Prompt:
Return the exact lines spanning from the line with "la troisième" through the last line of the entries, boundaries included, and no others.

Dataset entries:
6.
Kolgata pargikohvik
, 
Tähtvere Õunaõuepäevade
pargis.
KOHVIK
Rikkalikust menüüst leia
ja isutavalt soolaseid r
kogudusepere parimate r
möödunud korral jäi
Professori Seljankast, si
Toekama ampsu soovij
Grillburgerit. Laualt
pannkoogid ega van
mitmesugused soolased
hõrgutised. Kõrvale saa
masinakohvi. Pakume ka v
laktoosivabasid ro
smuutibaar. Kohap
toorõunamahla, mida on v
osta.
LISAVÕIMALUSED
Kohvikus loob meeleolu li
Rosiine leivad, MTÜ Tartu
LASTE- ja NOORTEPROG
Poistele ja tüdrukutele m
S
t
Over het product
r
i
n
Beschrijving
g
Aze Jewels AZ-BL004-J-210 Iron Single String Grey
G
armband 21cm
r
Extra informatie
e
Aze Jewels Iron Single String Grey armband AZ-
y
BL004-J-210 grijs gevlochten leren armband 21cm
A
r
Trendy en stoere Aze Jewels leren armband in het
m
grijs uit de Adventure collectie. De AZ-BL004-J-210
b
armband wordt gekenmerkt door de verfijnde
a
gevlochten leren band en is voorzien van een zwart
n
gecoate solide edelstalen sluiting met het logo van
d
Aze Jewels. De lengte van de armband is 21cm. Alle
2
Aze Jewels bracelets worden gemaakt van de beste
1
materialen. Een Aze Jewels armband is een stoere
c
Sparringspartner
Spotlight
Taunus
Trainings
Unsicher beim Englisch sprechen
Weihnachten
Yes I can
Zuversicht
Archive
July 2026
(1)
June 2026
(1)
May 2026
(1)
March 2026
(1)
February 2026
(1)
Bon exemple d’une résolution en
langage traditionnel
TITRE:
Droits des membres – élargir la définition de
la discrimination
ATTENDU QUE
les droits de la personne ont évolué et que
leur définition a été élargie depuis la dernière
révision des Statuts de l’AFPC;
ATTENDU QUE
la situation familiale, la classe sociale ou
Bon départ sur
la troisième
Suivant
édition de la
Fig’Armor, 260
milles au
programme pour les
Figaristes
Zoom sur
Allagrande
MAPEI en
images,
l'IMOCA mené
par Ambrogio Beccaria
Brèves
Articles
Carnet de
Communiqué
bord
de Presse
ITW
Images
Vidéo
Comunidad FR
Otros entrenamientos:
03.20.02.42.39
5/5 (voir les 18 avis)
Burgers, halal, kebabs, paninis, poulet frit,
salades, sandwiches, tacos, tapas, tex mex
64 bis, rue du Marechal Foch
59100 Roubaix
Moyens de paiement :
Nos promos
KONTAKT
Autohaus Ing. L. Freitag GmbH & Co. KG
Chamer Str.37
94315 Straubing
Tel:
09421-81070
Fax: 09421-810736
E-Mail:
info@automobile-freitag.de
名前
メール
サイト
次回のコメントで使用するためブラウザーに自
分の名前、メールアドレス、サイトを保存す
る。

Task response:
la troisième
Suivant
édition de la
Fig’Armor, 260
milles au
programme pour les
Figaristes
Zoom sur
Allagrande
MAPEI en
images,
l'IMOCA mené
par Ambrogio Beccaria
Brèves
Articles
Carnet de
Communiqué
bord
de Presse
ITW
Images
Vidéo
Comunidad FR
Otros entrenamientos:
03.20.02.42.39
5/5 (voir les 18 avis)
Burgers, halal, kebabs, paninis, poulet frit,
salades, sandwiches, tacos, tapas, tex mex
64 bis, rue du Marechal Foch
59100 Roubaix
Moyens de paiement :
Nos promos
KONTAKT
Autohaus Ing. L. Freitag GmbH & Co. KG
Chamer Str.37
94315 Straubing
Tel:
09421-81070
Fax: 09421-810736
E-Mail:
info@automobile-freitag.de
名前
メール
サイト
次回のコメントで使用するためブラウザーに自
分の名前、メールアドレス、サイトを保存す
る。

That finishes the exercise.